Продолжая смеяться, командир полка шагнул в дверь. Новиков последовал за ним, но в дверях оглянулся. Недобрый взгляд как-то зловеще окинул тоненькую фигурку Димы, лицо его как-то судорожно перекосилось, и он вышел, хлопнув дверью.

Несколько секунд все молчали. Страшная слава Новикова слишком хорошо была известна всем, чтобы кто-нибудь мог не придать значение его угрожающему взгляду. Сотни заключенных погибли под пулями его нагана… Его утонченная, болезненная жестокость, пытки, произвол, самодурство — все это создало ему репутацию человека, поссориться с которым в обстановке лагеря значило почти подписать себе самому смертный приговор.

Новикова боялись и ненавидели смертельной ненавистью. Уже много лет он не смел, несмотря на то, что был «вольным чекистом», никуда уехать с острова. На острове он был еще как-то спокоен за свою жизнь, он был уверен, что ни у кого не поднимется рука, чтобы убить его, зная, что сотни и тысячи заключенных заплатят за это своей жизнью. На советском языке такие массовые убийства ни в чем неповинных людей называются «актом классовой мести»… Но Новиков знал, что вне Соловков, на воле, его за каждым углом может ждать нож или выстрел — месть друзей и товарищей тех, кого расстрелял он на острове, где нет закона и человечности… Первым пришел в себя я.

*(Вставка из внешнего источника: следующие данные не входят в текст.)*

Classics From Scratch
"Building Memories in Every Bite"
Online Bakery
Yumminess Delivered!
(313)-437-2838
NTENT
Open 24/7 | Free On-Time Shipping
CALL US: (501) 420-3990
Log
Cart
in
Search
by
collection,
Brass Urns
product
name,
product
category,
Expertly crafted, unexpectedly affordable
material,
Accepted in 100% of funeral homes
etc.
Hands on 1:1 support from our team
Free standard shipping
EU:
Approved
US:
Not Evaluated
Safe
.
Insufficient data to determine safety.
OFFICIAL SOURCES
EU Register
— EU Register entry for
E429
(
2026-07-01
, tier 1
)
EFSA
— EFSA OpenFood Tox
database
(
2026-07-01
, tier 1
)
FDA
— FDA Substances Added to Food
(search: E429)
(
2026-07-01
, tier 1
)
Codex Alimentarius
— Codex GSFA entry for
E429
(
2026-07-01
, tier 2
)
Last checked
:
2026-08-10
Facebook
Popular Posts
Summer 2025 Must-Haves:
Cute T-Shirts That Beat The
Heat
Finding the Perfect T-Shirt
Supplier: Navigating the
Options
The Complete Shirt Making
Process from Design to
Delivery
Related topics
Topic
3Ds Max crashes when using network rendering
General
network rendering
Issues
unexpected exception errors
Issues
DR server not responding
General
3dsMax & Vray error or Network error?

— Ах, Дима. Зачем это тебе понадобилось дразнить Новикова? Отговорился бы и все тут… Ну, на крайний случай, вышли бы все на лед, а потом обратно. А то, вот, сделал из Новикова себе врага. Ей Богу, только этого не доставало для твоего счастья.

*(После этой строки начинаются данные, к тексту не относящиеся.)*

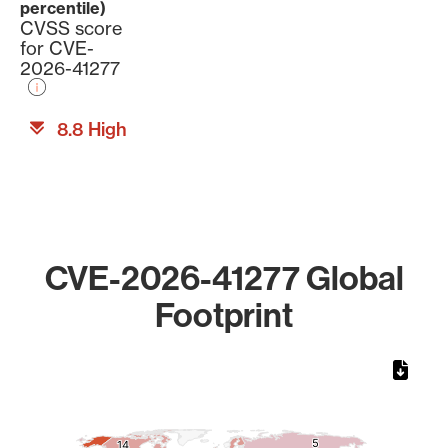
percentile)
CVSS score
for CVE-
2026-41277
8.8 High
CVE-2026-41277 Global
Footprint
Chart
Map of World, medium resolution with 1 data series.
5
5
14
14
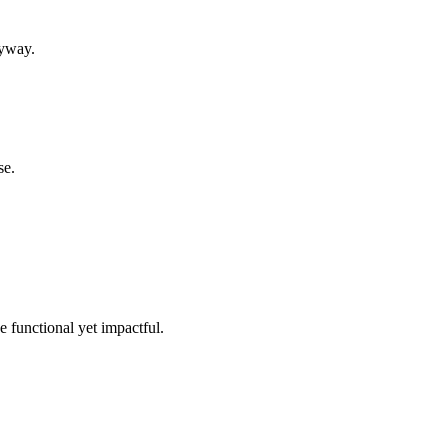
ryway.
se.
e functional yet impactful.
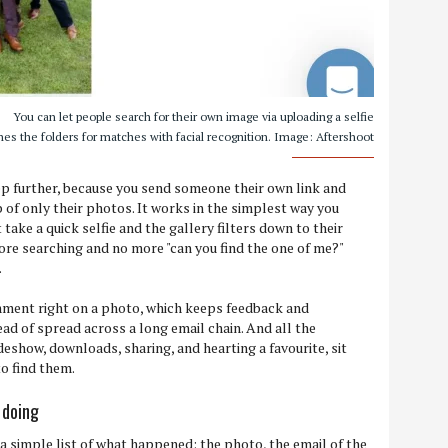
You can let people search for their own image via uploading a selfie
es the folders for matches with facial recognition. Image: Aftershoot
ep further, because you send someone their own link and
 of only their photos. It works in the simplest way you
t take a quick selfie and the gallery filters down to their
re searching and no more "can you find the one of me?"
.
mment right on a photo, which keeps feedback and
ad of spread across a long email chain. And all the
ideshow, downloads, sharing, and hearting a favourite, sit
o find them.
 doing
 a simple list of what happened: the photo, the email of the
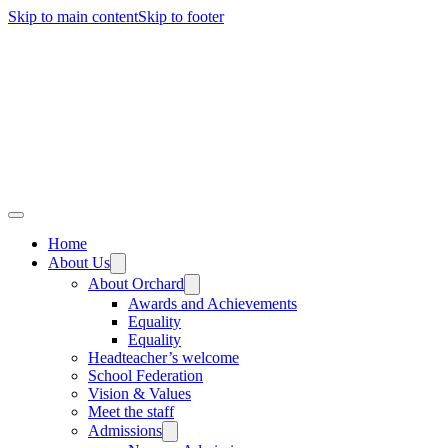
Skip to main content
Skip to footer
Home
About Us
About Orchard
Awards and Achievements
Equality
Equality
Headteacher’s welcome
School Federation
Vision & Values
Meet the staff
Admissions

— Ну, и черт с ним! — Губы юноши еще взволнованно дрожали и кулаки были крепко сжаты. — Буду я тут отмалчиваться перед всякой чекистской сволочью. Для меня человеческие жизни — не песок под ногами. А насчет врага — все равно. Одним больше, одним меньше. Все равно ведь: если я отсюда живым и выйду, — мало мне жить останется. Смотри вот. Я тебе не показывал, не хотел тревожить…

Он достал платок, кашлянул в него и протянул мне. На платке расплывалось красное пятно.

— Вот, видишь, что тюрьмы, да этапы сделали. Так, вот, ты же врач, скажи мне, только честно, разве мне выжить еще несколько лет в таком климате, да при таком питании? А после ведь еще и Сибирь. Так чем напугает меня Новиков после этого? Своим наганом? Молчать я буду перед палачом? Никогда!.. Все равно погибать…

Нервным жестом он отбросил платок в сторону, прошел сквозь толпу молчаливо расступившихся перед ним рабочих и вышел на озеро.

Все молчали.

— Эх, лучше бы мы на работу вышли. А то, вот, погибнет малец, — сказал, наконец, чей-то тихий голос из толпы.